If you have a black belt in Tsin-yi you can go and make a cup of coffee now and rejoin this article a few paragraphs on. The rest of us may need some help with protecting ourselves. Living in Egypt, which is one of the safest countries in the world to travel in and where personal attacks are almost unheard of, can lull one into a sense of universal invulnerability. "Abroad" can be tougher.

In all aspects of safety, preserving one's body has to be the first concern. Martial arts adepts are trained to be spatially aware: they are as unlikely to be hit by buses or trip down flights of stairs as they are to be mugged. You, the average person, should not risk any such mishaps unless you are covered by generous travel insurance. Stairs are there to trip you up, while handrails also have a purpose: use them. In New York you are forbidden by law to fling yourself in front of a flow of traffic, so why do it in Istanbul or Tehran? (In Cairo at least they try to miss you.) Remember what your mother taught you: don't walk along dark alleys, don't brush up to strangers and avoid eye contact with dogs.

I firmly believe everyone owes it to him or herself to take a self-defence course. Being rather too busy myself, I asked a Korean master for a few tips. Here's what he told me, and I pass it on in the hope that you, too, will never need to apply them, but will walk the streets with more confidence now you know what to do if the worst happens. Both the moves he recommended involve pinching and twisting a very sensitive part of your attacker's anatomy with the thumb and forefinger: the first place is the skin between the upper lip and the nose, the second (rather more deeply) the skin on the inside of the forearm, just below the elbow. Try it, pinch and twist at the same time -- it's extremely painful. There is a third defence move, but everyone knows that one.

While you do any of these, scream. A scream will startle your attacker, release and increase your energy flow, and might conceivably summon help.

I once tried The Scream in Saigon when a passing motorcyclist paused at the kerb in front of me as I was about to cross a road and grabbed the gold chain round my neck. There was no way he was having it: I caught hold of his wrist and, with a loud yell, gave him a basic Tai-Chi push with the same hand (I was holding my camera in the other). He let go as, to my surprise, both he and the bike keeled over. The smiles and solicitude of the crowd in the street helped soothe my battered nerves, and I walked away feeling like Superwoman..

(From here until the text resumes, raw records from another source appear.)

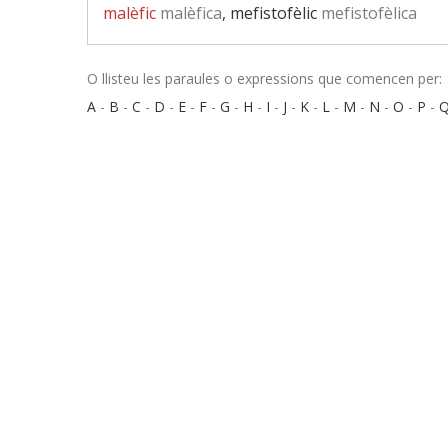
malèfic
malèfica
, mefistofèlic
mefistofèlica
O llisteu les paraules o expressions que comencen per:
A
-
B
-
C
-
D
-
E
-
F
-
G
-
H
-
I
-
J
-
K
-
L
-
M
-
N
-
O
-
P
-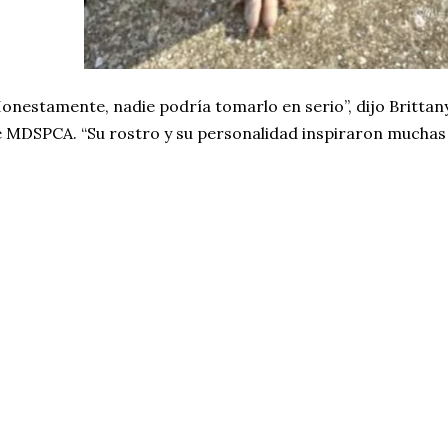
onestamente, nadie podría tomarlo en serio”, dijo Brittany 
 MDSPCA. “Su rostro y su personalidad inspiraron muchas r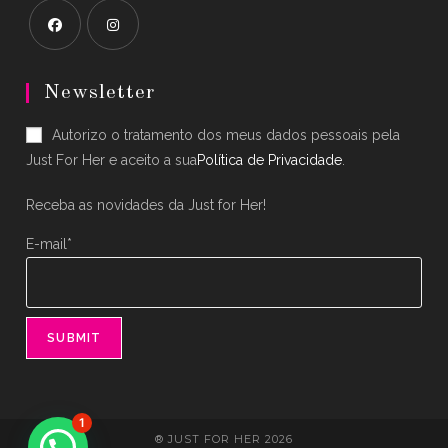
Opens
Opens
in
in
Newsletter
a
a
Autorizo o tratamento dos meus dados pessoais pela
new
new
Just For Her e aceito a sua
Política de Privacidade
.
tab
tab
Receba as novidades da Just for Her!
E-mail*
1
® JUST FOR HER 2026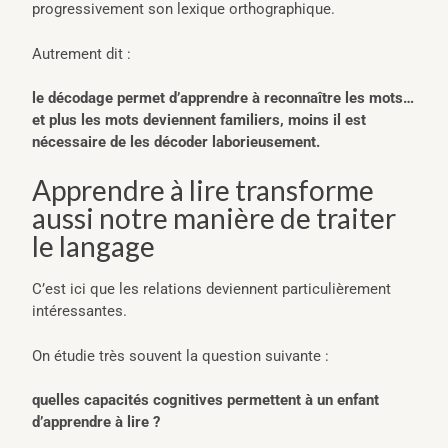
progressivement son lexique orthographique.
Autrement dit :
le décodage permet d’apprendre à reconnaître les mots…
et plus les mots deviennent familiers, moins il est
nécessaire de les décoder laborieusement.
Apprendre à lire transforme
aussi notre manière de traiter
le langage
C’est ici que les relations deviennent particulièrement
intéressantes.
On étudie très souvent la question suivante :
quelles capacités cognitives permettent à un enfant
d’apprendre à lire ?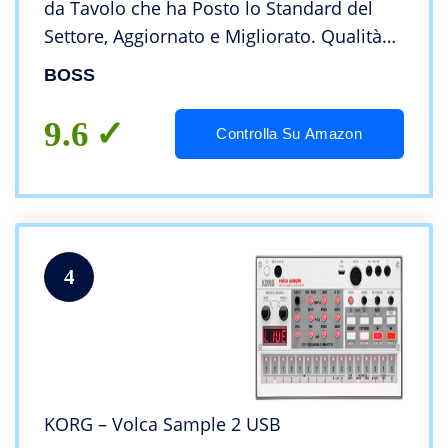
da Tavolo che ha Posto lo Standard del
Settore, Aggiornato e Migliorato. Qualità
sonora leader nella sua categoria. Cinque
BOSS
tracce stereo simultanee.
9.6
Controlla Su Amazon
4
KORG – Volca Sample 2 USB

Physical safety has another side. Obviously you shouldn't take risks with food hygiene: wash fruit, avoid salads, drink bottled water. If contamination doesn't get to you, microbes will: if your body lives with the germs in Bangladesh it will almost certainly sicken when it arrives in London, so go easy on strange foods when you travel and don't go in for a radical change of diet.

Personal safety is one thing: possessions can be easier to manage. Airport shops sell excellent gadgets with chains you can attach to parts of your person, so thieves and pickpockets will have to resort to kidnap to steal anything. You should be as aware of what you are carrying as you are careful of your person. Make sure you know how many handles you are holding so you don't leave a bag in a taxi. Even so, everyone learns the hard way.

I'll never forget one terrible evening when, at dinner in our hotel in the Malaysian resort of Penang, I suddenly remembered that, after dressing, I had left my small jewellery case in the room. Too polite to leave the table and check (while it was probably at that very moment that it was being snaffled), I waited until dinner was over before running up and finding, as I feared, the case gone and the room not made up -- a sure sign that the maid had pretended not to enter. I went in search of the mole security chief, an ex-police officer who, one of my nosey children had earlier discovered, was disguised as the barman. I related my problem over a stiff Mai Tai; he told me to search every nook and cranny, and if it wasn't there to make a list of the missing things and give it to him at breakfast the following morning. The list was enough to put me off breakfast, hotels and holidays for good: a lovely moonstone ring from the Khan Al-Khalili, my grandmother's diamond engagement ring, a string of baroque Gulf pearls. The barman was aghast: what was I doing on holiday with all this stuff? After breakfast, he drove me to the local police station to make a statement. This took an hour and a half: back at the hotel, he asked if he might come up to my room while I made another search. Now it was my turn to be cross: didn't he believe me? Hadn't I been through enough? But, wearily, I complied. As he and my husband watched, I searched through suitcases and drawers, and found the case, contents intact, tucked under a pile of T-shirts.

Much later I learned what had happened. The hotel management had hired the ex-detective to put a stop to a spate of thefts, and he didn't want his job to be the only one on the line. At the start of the day, he had summoned the entire staff and told them I was going to the police station and would be away for some time: while I was gone, the jewellery must be returned in my room, and if it weren't the entire staff would be dismissed. As he intended, there was enough time for the culprit to go home and get the goods. The strategy worked. I got my rocks back, and the thefts stopped.

Now when I go on holiday the rings and the pearls go away too -- to the bank. All I take is a few rings I never take off and earrings pulled from Christmas crackers. It must work -- I don't look rich enough to be mugged, and if the plane I'm on is ever hijacked no one will mistake me for a dot.com millionaire, or even a member of the bourgeoisie. Which reminds me... at airport check-ins, do find out exactly when you must reclaim your bag. Please don't assume it will automatically be transferred to your next flight... but that's another tale.